# Large wood stove in a pole barn....



## Ducky (Jun 12, 2016)

a few years ago I bought a stove 2x the size of the one in my sig..a big stove with blower heated my 2200 sq ft concrete block building, with 12' ceilings..with ease...like it was no problem leaving the 10x10' overhead door open for 20'minutes when it was 5F outside lol

With that said I moved to a new place with a 1650 sq ft pole barn with 18' ceilings...I need to create/insulate the ceiling/roof this summer

So should I go straight up and out?  Or should I go out a side and do a 90 angle?

I currently have 1/2" pex on 12" centers on 100' runs running through the new concrete floor I installed. Planning to possibly use a couple hot water tanks or maybe a used boiler running on propane.  However I have never used such a system and really don't want to have a problem so some help here would be appreciated


----------



## begreen (Jun 12, 2016)

Go straight up and locate the stove centrally if possible.


----------



## Highbeam (Jun 12, 2016)

Ducky said:


> a few years ago I bought a stove 2x the size of the one in my sig..a big stove with blower heated my 2200 sq ft concrete block building, with 12' ceilings..with ease...like it was no problem leaving the 10x10' overhead door open for 20'minutes when it was 5F outside lol
> 
> With that said I moved to a new place with a 1650 sq ft pole barn with 18' ceilings...I need to create/insulate the ceiling/roof this summer
> 
> ...



Whoa! I have your barn. l am the future you. Mine is 1800 sf, 14' ceiling, all insulated including 2" foam under the slab that has 1800 lf of 1/2" pex in it for future radiant heat.
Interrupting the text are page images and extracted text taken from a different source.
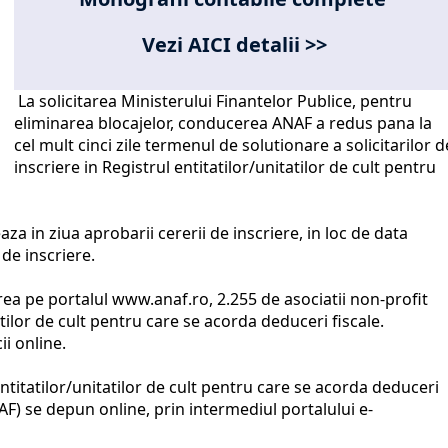
Vezi AICI detalii >>
La solicitarea Ministerului Finantelor Publice, pentru
eliminarea blocajelor, conducerea ANAF a redus pana la
cel mult cinci zile termenul de solutionare a solicitarilor d
inscriere in Registrul entitatilor/unitatilor de cult pentru
za in ziua aprobarii cererii de inscriere, in loc de data
de inscriere.
ea pe portalul www.anaf.ro, 2.255 de asociatii non-profit
atilor de cult pentru care se acorda deduceri fiscale.
ii online.
entitatilor/unitatilor de cult pentru care se acorda deduceri
NAF) se depun online, prin intermediul portalului e-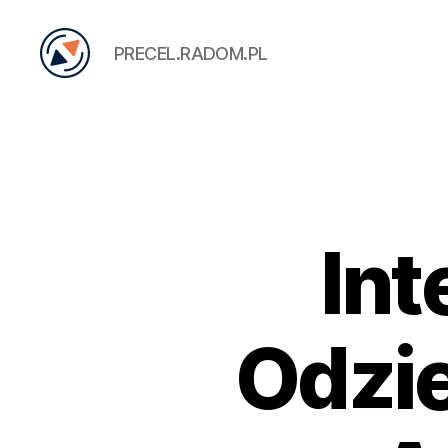
PRECEL.RADOM.PL
PRECEL
Int
Odzi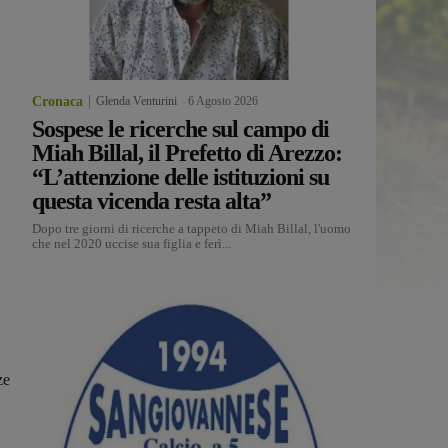
Cronaca
Glenda Venturini
-
6 Agosto 2026
Sospese le ricerche sul campo di
Miah Billal, il Prefetto di Arezzo:
“L’attenzione delle istituzioni su
questa vicenda resta alta”
Dopo tre giorni di ricerche a tappeto di Miah Billal, l'uomo
che nel 2020 uccise sua figlia e ferì...
ze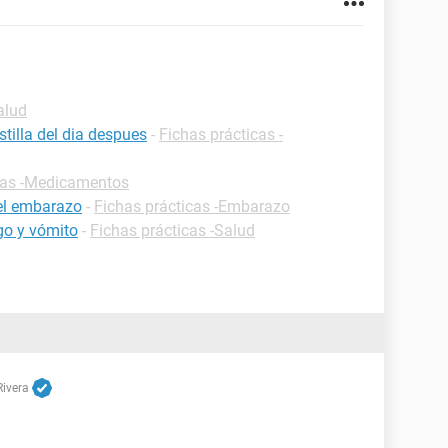
alud
tilla del dia despues
-
Fichas prácticas -
cas -Medicamentos
 el embarazo
-
Fichas prácticas -Embarazo
go y vómito
-
Fichas prácticas -Salud
Rivera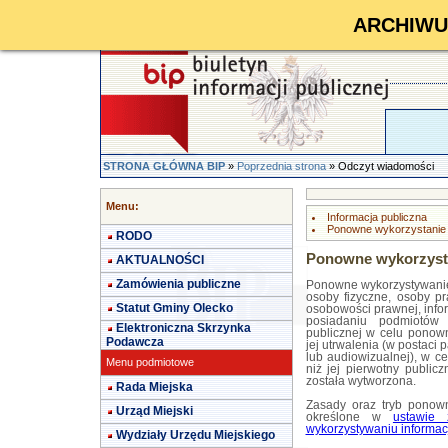
ARCHIWUM 
STRONA GŁÓWNA BIP
»
Poprzednia strona
» Odczyt wiadomości
Menu:
Informacja publiczna
Ponowne wykorzystanie i
RODO
Ponowne wykorzystan
AKTUALNOŚCI
Zamówienia publiczne
Ponowne wykorzystywanie 
osoby fizyczne, osoby pr
Statut Gminy Olecko
osobowości prawnej, infor
posiadaniu podmiotów 
Elektroniczna Skrzynka
publicznej w celu ponow
Podawcza
jej utrwalenia (w postaci 
lub audiowizualnej), w c
Menu podmiotowe
niż jej pierwotny public
została wytworzona.
Rada Miejska
Zasady oraz tryb ponown
Urząd Miejski
określone w
ustawie
wykorzystywaniu informacj
Wydziały Urzędu Miejskiego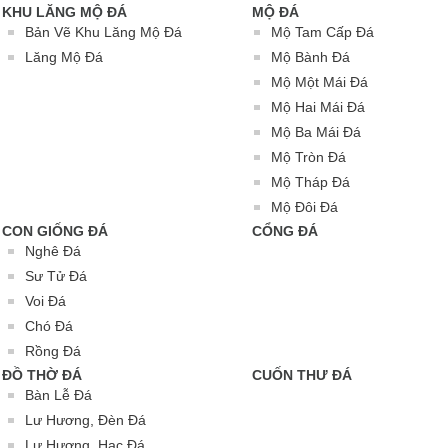
KHU LĂNG MỘ ĐÁ
MỘ ĐÁ
Bản Vẽ Khu Lăng Mộ Đá
Mộ Tam Cấp Đá
Lăng Mộ Đá
Mộ Bành Đá
Mộ Một Mái Đá
Mộ Hai Mái Đá
Mộ Ba Mái Đá
Mộ Tròn Đá
Mộ Tháp Đá
Mộ Đôi Đá
CON GIỐNG ĐÁ
CỔNG ĐÁ
Nghê Đá
Sư Tử Đá
Voi Đá
Chó Đá
Rồng Đá
ĐỒ THỜ ĐÁ
CUỐN THƯ ĐÁ
Bàn Lễ Đá
Lư Hương, Đèn Đá
Lư Hương, Hạc Đá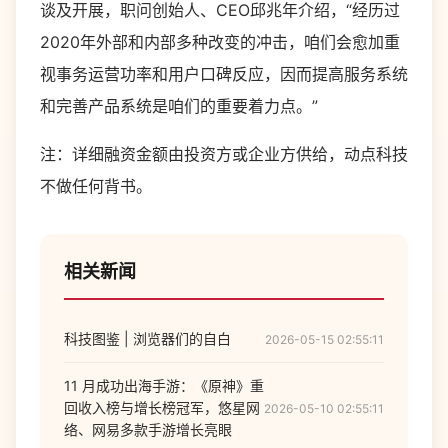
谈及开展，职问创始人、CEO邱兆年介绍，“经历过
2020年外部和内部多种改变的冲击，咱们会愈加重
视事务运营功率和用户口碑反应，因而提高服务系统
和完善产品系统是咱们的重要着力点。”
注：详细融资金额由投资方或企业方供给，动点科技
不做任何背书。
相关新闻
科技图鉴 | 浏览器们的自白
2026-05-15 02:55:11
11 月成功出海手游：《原神》重
回收入榜与增长榜冠军，悠星网
2026-05-10 02:55:11
络、网易多款手游增长亮眼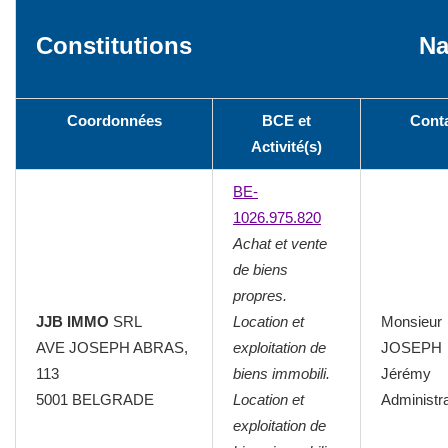
Constitutions
N
Coordonnées
BCE et
Cont
Activité(s)
BE-
1026.975.820
Achat et vente
de biens
propres.
JJB IMMO
SRL
Location et
Monsieur
AVE JOSEPH ABRAS,
exploitation de
JOSEPH
113
biens immobili.
Jérémy
5001 BELGRADE
Location et
Administr
exploitation de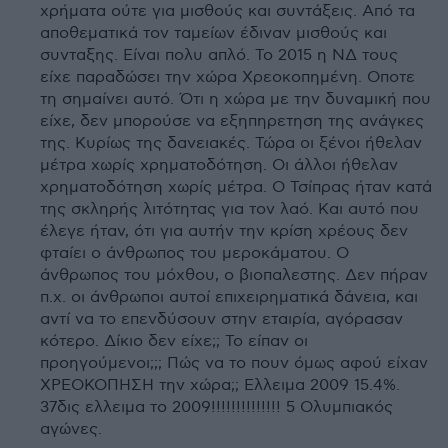
χρήματα ούτε για μισθούς και συντάξεις. Από τα
αποθεματικά τον ταμείων έδιναν μισθούς και
συνταξης. Είναι πολυ απλό. Το 2015 η ΝΔ τους
είχε παραδώσει την χώρα Χρεοκοπημένη. Οποτε
τη σημαίνει αυτό. Ότι η χώρα με την δυναμική που
είχε, δεν μπορούσε να εξηπηρετηση της ανάγκες
της. Κυρίως της δανειακές. Τώρα οι ξένοι ήθελαν
μέτρα χωρίς χρηματοδότηση. Οι άλλοι ήθελαν
χρηματοδότηση χωρίς μέτρα. Ο Τσίπρας ήταν κατά
της σκληρής λιτότητας για τον λαό. Και αυτό που
έλεγε ήταν, ότι για αυτήν την κρίση χρέους δεν
φταίει ο άνθρωπος του μεροκάματου. Ο
άνθρωπος του μόχθου, ο βιοπαλεστης. Δεν πήραν
π.χ. οι άνθρωποι αυτοί επιχειρηματικά δάνεια, και
αντί να το επενδύσουν στην εταιρία, αγόρασαν
κότερο. Δίκιο δεν είχε;; Το είπαν οι
προηγούμενοι;;; Πώς να το πουν όμως αφού είχαν
ΧΡΕΟΚΟΠΗΣΗ την χώρα;; Ελλειμα 2009 15.4%.
37δις ελλειμα το 2009!!!!!!!!!!!!!! 5 Ολυμπιακός
αγώνες.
First, on the radiant. It is extremely expensive and complicated to get that system running. Unless you are out there full time it's not worth it. My floor is ready but likely will never be used.

Stove. If you insist on a woodstove get the biggest plate steel model you can find. You will be running it hard all the time so you want a workhorse. Honestly, a wood furnace with or without ducting is smarter than a stove. And for several reasons the superior way to route the exhaust is vertically all the way through the roof. I chose a 600$ Englander nc30 woodstove since it is big, cheap, and has a great reputation. Wood furnaces weren't or aren't legal in Washington.

It would only cost you about 1000$ to hang a propane unit heater from the ceiling and be done with it if you are willing to use fossil fuel forced air heat.


----------



## Sconnie Burner (Jun 12, 2016)

Remeber if you use wood you will have to clean the chimney at least once if not twice a season. I would do a T and run up the outside if you don't like heights or have a slippery tin roof. Then you can clean from bottom up through the T. Not the best way but maybe safer. Especially if using a wood furnace as those tend to have more creosote isssues than an EPA stove that burns cleaner.

Another plan if budget isn't an issue: Hook up an outdoor wood boiler into the pex. Or atleast use a propane unit to maintain a temp and use the woodstove to warm things up the night before and during the weekends when you will be out there.


----------



## Highbeam (Jun 12, 2016)

Sconnie Burner said:


> Remeber if you use wood you will have to clean the chimney at least once if not twice a season. I would do a T and run up the outside if you don't like heights or have a slippery tin roof. Then you can clean from bottom up through the T. Not the best way but maybe safer. Especially if using a wood furnace as those tend to have more creosote isssues than an EPA stove that burns cleaner.
> 
> Another plan if budget isn't an issue: Hook up an outdoor wood boiler into the pex. Or atleast use a propane unit to maintain a temp and use the woodstove to warm things up the night before and during the weekends when you will be out there.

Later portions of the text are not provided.